I'm trying to determine what happens when R>>z for the below equation
$\frac{z\sigma}{2\varepsilon }\left ( \frac{1}{z}-\frac{1}{\sqrt{R^{2}+z^{2}}} \right )$
Like most books, which is a great annoyance, authors 'talk' about numerical approximation, asymptotic expansion, approximation technique without showing anything of sufficiency
The authors says that taylor expansion gives
$E=\frac{Q}{4\pi \varepsilon z^{2}}$
Which is utterly unhelpful and of no use for a student trying to figure the vagaries of his work.

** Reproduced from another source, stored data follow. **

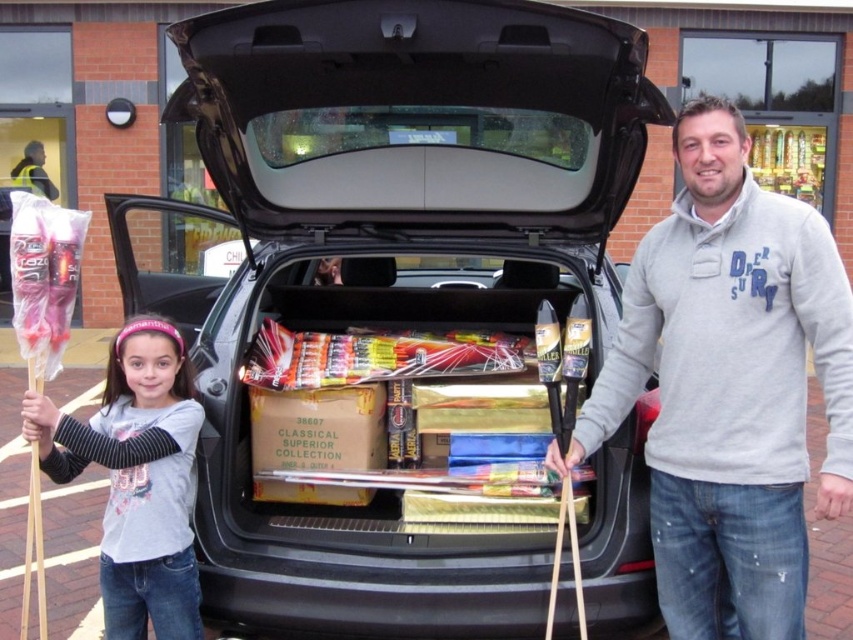 What is the 2D coordinate of the black matte car trunk at center?

The 2D coordinate of the black matte car trunk at center is at point (387, 294).

You are helping organize items in the car trunk and need to place a new box that is 5 feet long between the gray fleece sweater at center and the gray cotton shirt at lower left. Will there be enough space between them to fit the box?

The gray fleece sweater at center and gray cotton shirt at lower left are 5.33 feet apart from each other. Since the box is 5 feet long, there is enough space to fit it between them.

You are helping to unload items from the car trunk. You need to place a large box that is 3 feet tall onto the trunk. The trunk is currently filled with items. Considering the distance between the black matte car trunk at center and the gray cotton shirt at lower left, can you determine if there is enough vertical space in the trunk to fit the box?

The black matte car trunk at center is 36.48 inches away from the gray cotton shirt at lower left. Since the box is 3 feet tall, which is 36 inches, there is enough vertical space because the distance between them is 36.48 inches, which is slightly more than the box height. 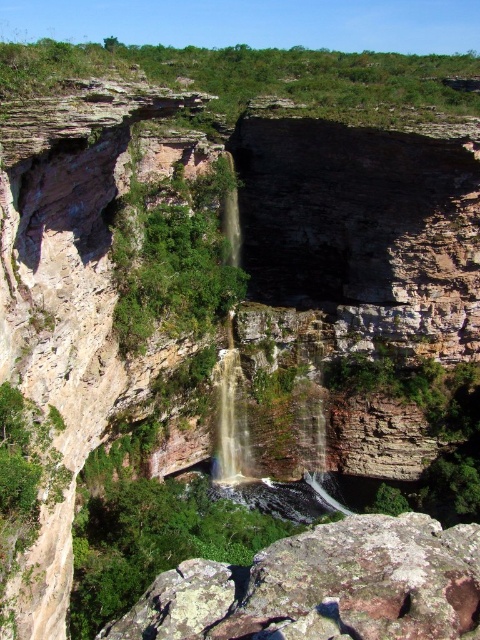 You are a hiker planning to cross the waterfall area. You see a rusty rock at center and a smooth rock waterfall at center. Which rock should you avoid stepping on to prevent slipping?

You should avoid stepping on the smooth rock waterfall at center because smooth rocks near waterfalls are more slippery than rusty rocks at center which have a rougher texture.

You are a hiker standing at the edge of the cliff overlooking the waterfall. You notice two rocks below you. The rusty rock at center and the smooth rock waterfall at center. Which rock is positioned to the right when looking towards the waterfall?

The rusty rock at center is to the right of the smooth rock waterfall at center.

Any help is greatly appreciated.
I think there's typo in your text, it'll be reasonable for $z>>R$ instead:
\begin{align*} \frac{z\sigma}{2\varepsilon} \left( \frac{1}{z}-\frac{1}{\sqrt{R^{2}+z^{2}}} \right) &= \frac{z\sigma}{2\varepsilon} \left[ \frac{1}{z}-\frac{1}{z}\left( 1-\frac{R^{2}}{2z^{2}} \right) \right] \\ &= \sigma \times \frac{R^{2}}{4z^{2}\varepsilon} \\ &= \frac{Q}{4\pi R^{2}} \times \frac{R^{2}}{4z^{2}\varepsilon} \end{align*}
The coefficient still not agrees, please double check all the contexts you have.